Can climate change be the enemy that unites us?

By Christopher Thompson

Bill Nye, The Science Guy, as he’s known from his popular children’s TV show in the 1990s, has gone right over the top in his warnings about climate change over the past month.

First it was a little video segment on Last Week Tonight with John Oliver, in which Nye explained the urgency of climate change by setting fire to a globe with a blowtorch and dropping the f-bomb — “the planet is on f—ing fire!”

Then this week, in an interview on MSNBC, Nye presented the climate crisis as equivalent to the Second World War, suggesting that people and nations had to come together as they did on D-Day to vanquish the Nazi threat.

“Tomorrow is the anniversary of D-Day — and of course there was tremendous loss and tremendous sacrifice,” Nye told MSNBC’s Chris Matthews, “but it was part of this greater idea that we have a global problem and we’re going to solve it.”

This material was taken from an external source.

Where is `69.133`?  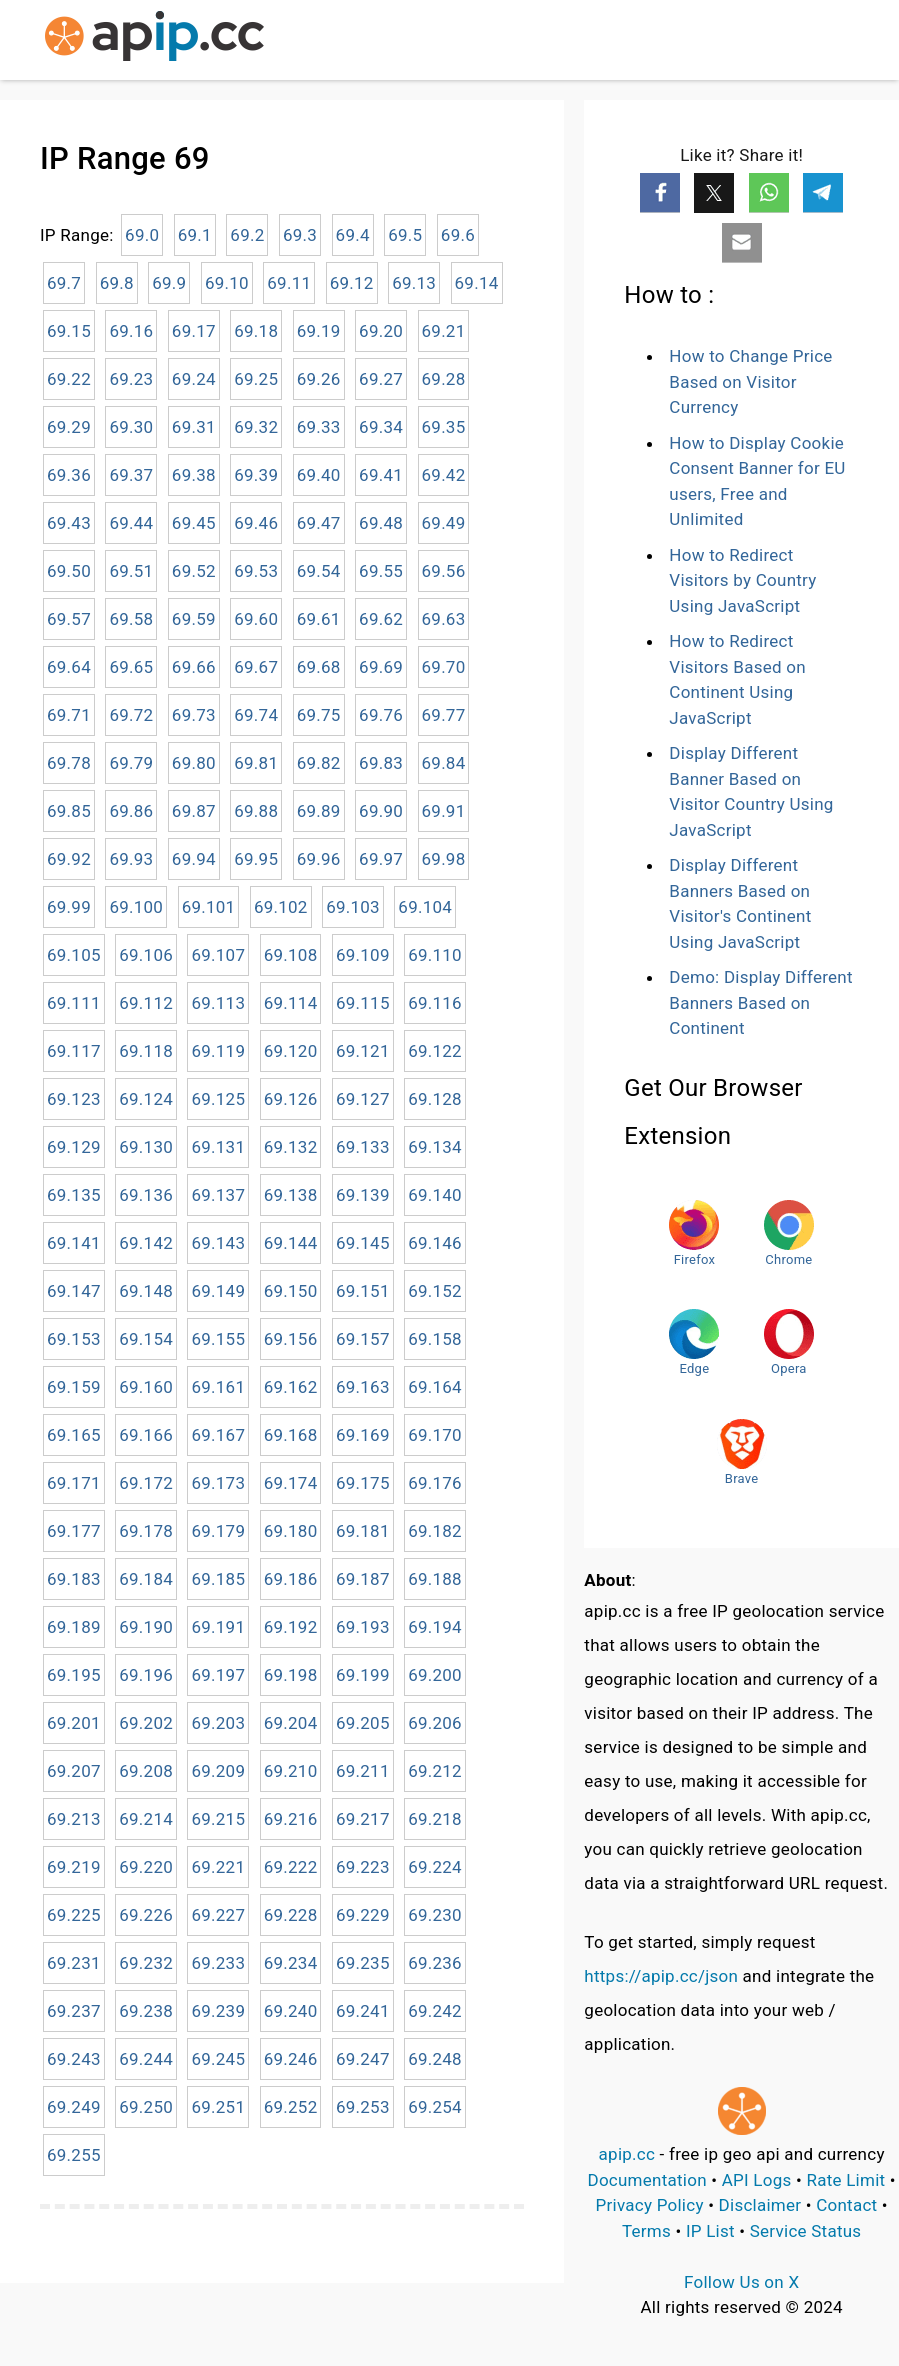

As it happens, Nye is not the first or the only person floating the idea of tackling climate change as a world war. The Portland Press Herald in Maine wrote an editorial on those same lines this week, also invoking D-Day inspiration. Here in Canada, Elizabeth May and the Green party have put this comparison at the heart of the plan recently unveiled as “Mission Possible.”

One of the more intriguing components of the plan is to form a “survival cabinet” made up of members from all parties, a suggestion inspired by the wartime cabinets of Winston Churchill and William Lyon Mackenzie King.

May has been making the link between climate change and war for some time now, going back at least to last fall, when she spoke in the House during the emergency debate on the findings of the International Panel on Climate Change — that’s the panel that warned the world it just had 12 years to get its act together to avoid global catastrophe. Its subtitle could well have been: “The Planet is on F—ing Fire.”

It was Dunkirk, not D-Day, that May was talking about during that speech. She said she had been thinking about that mass evacuation of more than 300,000 trapped soldiers during the Second World War — an audacious act of leadership by Churchill that called upon civilians to help rescue troops trapped by the German forces at Dunkirk.

“Churchill of course, surrounded by naysayers, thought up a miracle, one that is clearly undoable. He asked, ‘How many civilian boats are there in Dover? We could get those civilians to cross the English channel and rescue over 300,000 men.’ Really? It was hardly plausible,” May said. “In this time and age we need to face the facts just as squarely. We need to tell Canadians that we have hope, to not despair or think it is too late.”

All of the 75th anniversary ceremonies for D-Day this week may well have got us thinking about the old 20th-century callings of duty and sacrifice — it did for me, anyway — and what it would take to muster that kind of collective action from citizens again in this century. It does seem like a long time since any politician asked the old John F. Kennedy question about what people can do for their country.

The current carbon-tax debate, from that D-Day perspective, looks kind of small. No one is asking citizens to cross the English Channel and brave enemy fire or ration their groceries to help the country stave off an existential threat. Churchill wasn’t promising people rebates on their contribution to the war either, or slapping stickers on gas pumps.

My colleague here in the Star’s Ottawa bureau, Alex Ballingall, asked Environment Minister Catherine McKenna this week about whether wartime examples could inspire more collective public action on climate change.

“Look, I mean, I am very supportive of more ambition on climate change. I hear good ideas every single day. I mean I think the idea that you need to link climate action with people and making sure that you are focused on how do you improve lives is critical,” McKenna told Ballingall. But the minister also said that any ambition has to be tempered with, yes, affordability. “People want action on climate change but they want life to be affordable and at the same time creating good jobs.”

So, not exactly Dunkirk or D-Day, at least not yet. Bill Nye may need a bigger blowtorch.